The parties stipulated into the record the testimony which Bollen would have given had he been called as a witness at the hearing. His testimony and the treatment of the profits from the venture on the books of the Geneseo Sales Company indicate that he considered the venture with petitioner to be a partnership. Petitioner did not appear at the hearing and we do not have the benefit of his testimony. But despite his arguments on brief to the effect that he was an agent of Bollen or the Geneseo Sales Company, we are satisfied that a partnership did, in fact, exist between the partners of the W. C. Johnston & Co. and the partners of the Geneseo Sales Company. Therefore, under the provisions of section 219, the petitioner by virtue of his membership in the partnership is deemed to have been doing business in the United States.
The petitioner advanced a further argument to the effect that the treaty between the United States and Canada of March 4, 1942, 56 Stat. 1399, prohibits the taxation of petitioner’s income here in issue because W. C. Johnston & Co. was a Canadian enterprise as that term is defined in the protocol of the treaty; and, hence, by the terms of the treaty exempt from tax because it had no permanent establishment in the United States. This argument is without merit. We have already indicated that the relationship of the W. C. Johnston & Co. and its partners with the Greneseo Sales Company and its partners was that of a partnership; and by virtue of Geneseo Sales Company’s permanent abode in the United States, W. C. Johnston & Co. and its partners are deemed to have had a permanent place of business in this country.

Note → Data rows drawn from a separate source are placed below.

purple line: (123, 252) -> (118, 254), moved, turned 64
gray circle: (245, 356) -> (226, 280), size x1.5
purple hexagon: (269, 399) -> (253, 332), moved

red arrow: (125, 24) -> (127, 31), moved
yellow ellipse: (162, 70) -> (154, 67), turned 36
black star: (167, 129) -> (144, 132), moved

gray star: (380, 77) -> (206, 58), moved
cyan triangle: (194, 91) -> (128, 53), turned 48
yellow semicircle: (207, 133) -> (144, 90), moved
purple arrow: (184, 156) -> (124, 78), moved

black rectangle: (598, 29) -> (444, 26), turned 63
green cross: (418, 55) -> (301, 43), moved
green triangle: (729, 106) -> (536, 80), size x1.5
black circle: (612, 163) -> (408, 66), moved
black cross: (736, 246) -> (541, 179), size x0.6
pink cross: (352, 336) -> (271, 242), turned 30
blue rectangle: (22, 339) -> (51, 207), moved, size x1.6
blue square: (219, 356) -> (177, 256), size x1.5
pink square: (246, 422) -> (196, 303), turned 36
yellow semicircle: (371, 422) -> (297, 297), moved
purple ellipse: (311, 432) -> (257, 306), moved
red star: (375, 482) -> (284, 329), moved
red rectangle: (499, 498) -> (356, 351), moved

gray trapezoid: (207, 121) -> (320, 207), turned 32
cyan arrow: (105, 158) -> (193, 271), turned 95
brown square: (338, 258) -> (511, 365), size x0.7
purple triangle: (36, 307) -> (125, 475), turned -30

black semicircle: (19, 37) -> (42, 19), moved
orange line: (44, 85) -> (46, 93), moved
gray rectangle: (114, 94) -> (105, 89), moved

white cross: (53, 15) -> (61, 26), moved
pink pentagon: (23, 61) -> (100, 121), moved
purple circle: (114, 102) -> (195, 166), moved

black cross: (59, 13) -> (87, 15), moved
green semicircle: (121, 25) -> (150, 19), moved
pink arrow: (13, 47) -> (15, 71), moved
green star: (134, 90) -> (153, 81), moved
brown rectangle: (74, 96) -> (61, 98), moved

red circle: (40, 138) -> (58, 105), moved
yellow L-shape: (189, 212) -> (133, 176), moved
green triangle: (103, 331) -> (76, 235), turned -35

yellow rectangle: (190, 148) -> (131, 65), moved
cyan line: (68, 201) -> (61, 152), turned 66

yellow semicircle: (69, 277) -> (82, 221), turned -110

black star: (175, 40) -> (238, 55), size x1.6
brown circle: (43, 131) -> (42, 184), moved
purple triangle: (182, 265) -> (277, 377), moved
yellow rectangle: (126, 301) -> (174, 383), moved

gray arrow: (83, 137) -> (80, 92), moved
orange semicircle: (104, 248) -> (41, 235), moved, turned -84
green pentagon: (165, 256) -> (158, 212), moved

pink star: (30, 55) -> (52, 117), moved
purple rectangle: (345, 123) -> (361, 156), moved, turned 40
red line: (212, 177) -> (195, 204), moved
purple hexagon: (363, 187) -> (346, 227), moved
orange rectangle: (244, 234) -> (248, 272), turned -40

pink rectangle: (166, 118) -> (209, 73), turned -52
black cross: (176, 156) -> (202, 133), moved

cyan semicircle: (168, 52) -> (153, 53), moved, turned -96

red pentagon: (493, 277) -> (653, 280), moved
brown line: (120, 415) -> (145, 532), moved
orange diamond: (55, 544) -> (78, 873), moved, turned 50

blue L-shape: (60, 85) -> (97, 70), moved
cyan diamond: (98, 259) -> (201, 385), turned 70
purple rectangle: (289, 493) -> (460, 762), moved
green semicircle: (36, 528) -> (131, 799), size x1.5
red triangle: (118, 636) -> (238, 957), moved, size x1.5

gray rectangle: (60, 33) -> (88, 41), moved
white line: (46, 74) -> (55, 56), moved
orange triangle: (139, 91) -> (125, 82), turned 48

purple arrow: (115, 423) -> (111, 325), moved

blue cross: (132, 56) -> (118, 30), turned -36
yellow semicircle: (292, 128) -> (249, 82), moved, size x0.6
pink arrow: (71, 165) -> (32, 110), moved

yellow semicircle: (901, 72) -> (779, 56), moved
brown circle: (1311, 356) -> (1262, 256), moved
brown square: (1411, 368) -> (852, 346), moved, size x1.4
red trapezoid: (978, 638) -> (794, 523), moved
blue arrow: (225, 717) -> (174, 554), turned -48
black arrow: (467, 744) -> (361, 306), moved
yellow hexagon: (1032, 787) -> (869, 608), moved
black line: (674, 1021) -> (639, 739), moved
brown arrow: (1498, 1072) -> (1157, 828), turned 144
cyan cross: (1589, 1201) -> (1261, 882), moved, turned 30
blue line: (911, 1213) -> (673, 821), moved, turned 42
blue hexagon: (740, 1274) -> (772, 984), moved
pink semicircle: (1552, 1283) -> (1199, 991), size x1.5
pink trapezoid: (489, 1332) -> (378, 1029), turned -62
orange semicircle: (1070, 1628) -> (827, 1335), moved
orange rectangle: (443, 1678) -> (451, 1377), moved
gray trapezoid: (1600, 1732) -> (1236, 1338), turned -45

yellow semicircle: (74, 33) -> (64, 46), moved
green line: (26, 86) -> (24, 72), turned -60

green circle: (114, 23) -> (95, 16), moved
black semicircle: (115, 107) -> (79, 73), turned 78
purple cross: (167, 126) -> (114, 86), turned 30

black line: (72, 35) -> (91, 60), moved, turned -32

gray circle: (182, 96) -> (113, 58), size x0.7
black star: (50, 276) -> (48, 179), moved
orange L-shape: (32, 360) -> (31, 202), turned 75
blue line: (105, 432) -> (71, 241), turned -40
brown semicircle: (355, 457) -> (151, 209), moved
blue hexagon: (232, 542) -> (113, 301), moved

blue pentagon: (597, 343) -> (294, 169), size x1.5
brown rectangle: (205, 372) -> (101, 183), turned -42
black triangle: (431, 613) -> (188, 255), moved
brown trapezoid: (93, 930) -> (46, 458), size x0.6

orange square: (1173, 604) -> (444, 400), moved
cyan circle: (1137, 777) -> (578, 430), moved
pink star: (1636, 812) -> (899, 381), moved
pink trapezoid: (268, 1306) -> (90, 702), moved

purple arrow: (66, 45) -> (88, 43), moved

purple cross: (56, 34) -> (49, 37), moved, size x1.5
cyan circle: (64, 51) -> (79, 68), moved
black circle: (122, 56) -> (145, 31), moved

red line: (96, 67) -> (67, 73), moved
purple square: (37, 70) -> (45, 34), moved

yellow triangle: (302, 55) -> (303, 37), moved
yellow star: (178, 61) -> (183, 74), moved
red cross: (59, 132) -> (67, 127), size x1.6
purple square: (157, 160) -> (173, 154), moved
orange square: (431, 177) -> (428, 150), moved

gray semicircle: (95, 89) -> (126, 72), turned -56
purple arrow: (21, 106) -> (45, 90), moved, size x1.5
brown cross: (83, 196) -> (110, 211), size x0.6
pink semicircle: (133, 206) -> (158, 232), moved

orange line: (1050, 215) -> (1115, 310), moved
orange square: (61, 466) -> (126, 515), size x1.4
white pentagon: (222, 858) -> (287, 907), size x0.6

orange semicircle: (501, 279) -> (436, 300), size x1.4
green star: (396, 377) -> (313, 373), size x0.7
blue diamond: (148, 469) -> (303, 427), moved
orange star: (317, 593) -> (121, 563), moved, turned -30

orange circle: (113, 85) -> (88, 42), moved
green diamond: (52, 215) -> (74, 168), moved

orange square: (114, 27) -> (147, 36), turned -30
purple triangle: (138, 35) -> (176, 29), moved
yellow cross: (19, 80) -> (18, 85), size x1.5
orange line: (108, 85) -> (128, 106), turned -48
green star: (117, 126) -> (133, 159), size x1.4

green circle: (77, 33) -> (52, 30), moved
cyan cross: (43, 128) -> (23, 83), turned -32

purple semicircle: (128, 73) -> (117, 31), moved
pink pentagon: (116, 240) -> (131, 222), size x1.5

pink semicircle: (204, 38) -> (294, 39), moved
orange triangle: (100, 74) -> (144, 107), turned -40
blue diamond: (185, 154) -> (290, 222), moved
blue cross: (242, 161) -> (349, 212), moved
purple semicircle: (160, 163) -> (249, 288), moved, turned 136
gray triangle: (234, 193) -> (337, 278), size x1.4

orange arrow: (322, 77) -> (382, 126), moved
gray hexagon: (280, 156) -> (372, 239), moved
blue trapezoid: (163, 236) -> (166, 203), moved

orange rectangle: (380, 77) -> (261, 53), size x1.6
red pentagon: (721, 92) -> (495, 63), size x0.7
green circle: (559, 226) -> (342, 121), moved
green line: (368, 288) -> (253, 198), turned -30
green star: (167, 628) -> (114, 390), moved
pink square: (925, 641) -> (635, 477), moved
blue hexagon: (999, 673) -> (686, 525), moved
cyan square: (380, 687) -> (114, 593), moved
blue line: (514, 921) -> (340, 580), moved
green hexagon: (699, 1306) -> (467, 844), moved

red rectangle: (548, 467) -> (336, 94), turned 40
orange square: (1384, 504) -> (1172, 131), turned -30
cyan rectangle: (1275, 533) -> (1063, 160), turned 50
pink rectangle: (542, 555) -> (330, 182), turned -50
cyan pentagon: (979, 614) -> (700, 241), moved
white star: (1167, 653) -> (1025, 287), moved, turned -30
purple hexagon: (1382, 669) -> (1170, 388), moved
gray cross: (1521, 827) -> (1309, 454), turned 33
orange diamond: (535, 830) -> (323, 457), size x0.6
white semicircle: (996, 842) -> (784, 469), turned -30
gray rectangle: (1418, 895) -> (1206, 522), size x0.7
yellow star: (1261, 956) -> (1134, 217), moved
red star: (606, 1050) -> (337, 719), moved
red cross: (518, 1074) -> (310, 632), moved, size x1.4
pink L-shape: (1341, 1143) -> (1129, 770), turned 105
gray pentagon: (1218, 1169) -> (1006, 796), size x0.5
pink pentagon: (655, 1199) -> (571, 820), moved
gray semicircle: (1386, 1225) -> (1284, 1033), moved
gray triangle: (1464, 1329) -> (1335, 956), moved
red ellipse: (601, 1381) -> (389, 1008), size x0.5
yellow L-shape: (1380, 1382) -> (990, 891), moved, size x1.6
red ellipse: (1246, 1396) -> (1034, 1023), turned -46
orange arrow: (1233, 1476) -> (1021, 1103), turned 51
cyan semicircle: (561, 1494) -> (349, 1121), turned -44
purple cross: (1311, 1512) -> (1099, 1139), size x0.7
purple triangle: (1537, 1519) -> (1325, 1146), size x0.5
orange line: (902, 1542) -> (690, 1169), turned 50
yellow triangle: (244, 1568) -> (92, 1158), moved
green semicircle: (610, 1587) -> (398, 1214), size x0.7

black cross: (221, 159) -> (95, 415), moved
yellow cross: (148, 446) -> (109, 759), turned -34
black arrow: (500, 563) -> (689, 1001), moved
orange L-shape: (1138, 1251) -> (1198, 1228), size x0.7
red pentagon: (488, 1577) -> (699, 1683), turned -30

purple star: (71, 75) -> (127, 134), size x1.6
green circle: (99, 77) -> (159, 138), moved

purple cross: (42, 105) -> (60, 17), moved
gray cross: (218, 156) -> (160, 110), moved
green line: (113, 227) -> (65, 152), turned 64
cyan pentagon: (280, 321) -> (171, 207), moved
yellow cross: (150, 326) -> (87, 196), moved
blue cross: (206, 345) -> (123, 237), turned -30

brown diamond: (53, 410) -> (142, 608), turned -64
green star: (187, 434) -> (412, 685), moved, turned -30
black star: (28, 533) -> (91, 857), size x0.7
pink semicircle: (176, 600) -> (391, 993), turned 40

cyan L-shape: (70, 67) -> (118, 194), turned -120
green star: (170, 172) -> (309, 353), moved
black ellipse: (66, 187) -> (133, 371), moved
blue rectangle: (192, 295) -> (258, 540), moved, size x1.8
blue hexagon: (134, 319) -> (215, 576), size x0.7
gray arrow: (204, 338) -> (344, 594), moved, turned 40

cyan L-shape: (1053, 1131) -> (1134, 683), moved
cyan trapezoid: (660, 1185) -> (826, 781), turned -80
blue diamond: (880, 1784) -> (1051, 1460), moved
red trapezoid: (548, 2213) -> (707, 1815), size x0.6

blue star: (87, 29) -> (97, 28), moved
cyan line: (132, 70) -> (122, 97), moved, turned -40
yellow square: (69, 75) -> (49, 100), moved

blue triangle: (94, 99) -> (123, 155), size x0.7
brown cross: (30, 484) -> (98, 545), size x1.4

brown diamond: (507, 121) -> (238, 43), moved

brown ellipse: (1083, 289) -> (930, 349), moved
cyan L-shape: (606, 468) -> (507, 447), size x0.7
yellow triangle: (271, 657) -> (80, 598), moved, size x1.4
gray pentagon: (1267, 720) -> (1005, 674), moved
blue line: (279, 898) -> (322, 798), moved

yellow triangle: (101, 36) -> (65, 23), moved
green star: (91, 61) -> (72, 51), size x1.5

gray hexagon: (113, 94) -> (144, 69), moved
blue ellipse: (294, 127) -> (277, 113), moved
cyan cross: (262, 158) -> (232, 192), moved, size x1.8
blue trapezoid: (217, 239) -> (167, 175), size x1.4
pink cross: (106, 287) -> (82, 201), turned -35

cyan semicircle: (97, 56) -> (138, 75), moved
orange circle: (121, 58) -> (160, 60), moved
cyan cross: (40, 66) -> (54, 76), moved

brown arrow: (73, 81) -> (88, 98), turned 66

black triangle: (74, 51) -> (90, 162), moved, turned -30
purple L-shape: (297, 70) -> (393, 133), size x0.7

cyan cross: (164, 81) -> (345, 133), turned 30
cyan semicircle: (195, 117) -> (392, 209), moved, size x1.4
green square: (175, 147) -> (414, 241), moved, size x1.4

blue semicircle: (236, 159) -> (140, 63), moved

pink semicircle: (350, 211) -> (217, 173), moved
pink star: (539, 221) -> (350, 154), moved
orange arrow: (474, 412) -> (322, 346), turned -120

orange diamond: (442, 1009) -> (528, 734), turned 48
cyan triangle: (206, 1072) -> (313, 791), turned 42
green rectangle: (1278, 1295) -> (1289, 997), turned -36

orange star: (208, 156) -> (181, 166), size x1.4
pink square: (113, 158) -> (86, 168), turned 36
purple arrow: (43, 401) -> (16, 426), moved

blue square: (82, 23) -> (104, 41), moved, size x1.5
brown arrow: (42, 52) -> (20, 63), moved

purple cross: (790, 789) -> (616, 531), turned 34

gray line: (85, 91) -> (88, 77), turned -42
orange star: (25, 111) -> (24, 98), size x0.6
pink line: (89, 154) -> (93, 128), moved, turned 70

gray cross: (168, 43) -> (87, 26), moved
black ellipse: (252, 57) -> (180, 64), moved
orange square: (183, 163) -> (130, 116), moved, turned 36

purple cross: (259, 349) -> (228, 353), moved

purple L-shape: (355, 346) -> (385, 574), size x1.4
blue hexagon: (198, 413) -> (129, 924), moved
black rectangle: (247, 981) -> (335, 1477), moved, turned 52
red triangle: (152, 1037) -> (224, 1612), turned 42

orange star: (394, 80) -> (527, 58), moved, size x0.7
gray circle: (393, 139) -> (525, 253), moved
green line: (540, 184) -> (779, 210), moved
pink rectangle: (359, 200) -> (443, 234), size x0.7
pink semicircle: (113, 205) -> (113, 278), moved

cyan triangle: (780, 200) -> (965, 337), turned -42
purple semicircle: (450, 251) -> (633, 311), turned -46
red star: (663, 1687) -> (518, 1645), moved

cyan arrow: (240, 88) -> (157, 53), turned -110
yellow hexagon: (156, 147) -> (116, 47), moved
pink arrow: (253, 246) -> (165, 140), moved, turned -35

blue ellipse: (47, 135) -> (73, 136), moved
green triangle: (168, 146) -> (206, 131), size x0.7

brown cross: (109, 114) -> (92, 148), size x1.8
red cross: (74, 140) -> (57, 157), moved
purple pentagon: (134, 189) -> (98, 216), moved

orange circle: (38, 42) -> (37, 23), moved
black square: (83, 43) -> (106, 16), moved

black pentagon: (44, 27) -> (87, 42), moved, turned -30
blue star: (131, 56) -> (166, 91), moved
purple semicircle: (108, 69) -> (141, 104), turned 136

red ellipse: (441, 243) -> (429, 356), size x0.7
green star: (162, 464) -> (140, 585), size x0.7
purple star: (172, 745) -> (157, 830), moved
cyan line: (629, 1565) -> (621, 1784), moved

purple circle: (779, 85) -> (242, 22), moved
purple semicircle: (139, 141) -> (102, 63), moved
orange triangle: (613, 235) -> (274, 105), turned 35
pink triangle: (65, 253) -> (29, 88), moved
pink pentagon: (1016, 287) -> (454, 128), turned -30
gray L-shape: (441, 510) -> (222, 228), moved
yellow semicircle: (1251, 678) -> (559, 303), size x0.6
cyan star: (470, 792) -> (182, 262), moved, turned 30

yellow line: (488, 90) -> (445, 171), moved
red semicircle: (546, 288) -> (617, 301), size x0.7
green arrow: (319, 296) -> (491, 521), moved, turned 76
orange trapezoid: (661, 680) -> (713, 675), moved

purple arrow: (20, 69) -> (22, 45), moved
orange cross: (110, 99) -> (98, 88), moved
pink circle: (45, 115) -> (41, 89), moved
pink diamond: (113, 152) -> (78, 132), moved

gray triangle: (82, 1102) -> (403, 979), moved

No cause appears in the record excusing petitioner’s failure to file returns. The respondent’s determination of penalties under section 291 (a) is, therefore, upheld.
Decision will l>e entered v/nder Bule 50.
56 Stat. 1399, 1400.
CANADA — DOUBLE TAXATION — MAR. 4, 1942. Article III.
1. If an enterprise of one of the contracting States has a permanent establishment in the other State, there shall be attributed to such permanent establishment the net industrial and commercial profit which it might be expected to derive if it were an independent enterprise engaged in the same or similar activities under the same or similar conditions. Such net profit will, in principle, be determined on the basis of the separate accounts pertaining to such establishment.